▶ [Work item] Look through the material below. Copy each line that contains the string "grande".
****************************************
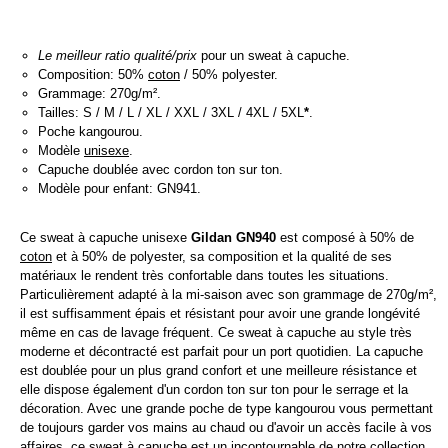
Le meilleur ratio qualité/prix
pour un sweat à capuche.
Composition: 50%
coton
/ 50% polyester.
Grammage: 270g/m².
Tailles: S / M / L / XL / XXL / 3XL / 4XL / 5XL
*
.
Poche kangourou.
Modèle
unisexe
.
Capuche doublée avec cordon ton sur ton.
Modèle pour enfant: GN941.
Ce sweat à capuche unisexe
Gildan GN940
est composé à 50% de
coton
et à 50% de polyester, sa composition et la qualité de ses
matériaux le rendent très confortable dans toutes les situations.
Particulièrement adapté à la mi-saison avec son grammage de 270g/m²,
il est suffisamment épais et résistant pour avoir une grande longévité
même en cas de lavage fréquent. Ce sweat à capuche au style très
moderne et décontracté est parfait pour un port quotidien. La capuche
est doublée pour un plus grand confort et une meilleure résistance et
elle dispose également d'un cordon ton sur ton pour le serrage et la
décoration. Avec une grande poche de type kangourou vous permettant
de toujours garder vos mains au chaud ou d'avoir un accès facile à vos
affaires, ce sweat à capuche est un incontournable de notre collection.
****************************************
▶ [Result of this task]
il est suffisamment épais et résistant pour avoir une grande longévité
décoration. Avec une grande poche de type kangourou vous permettant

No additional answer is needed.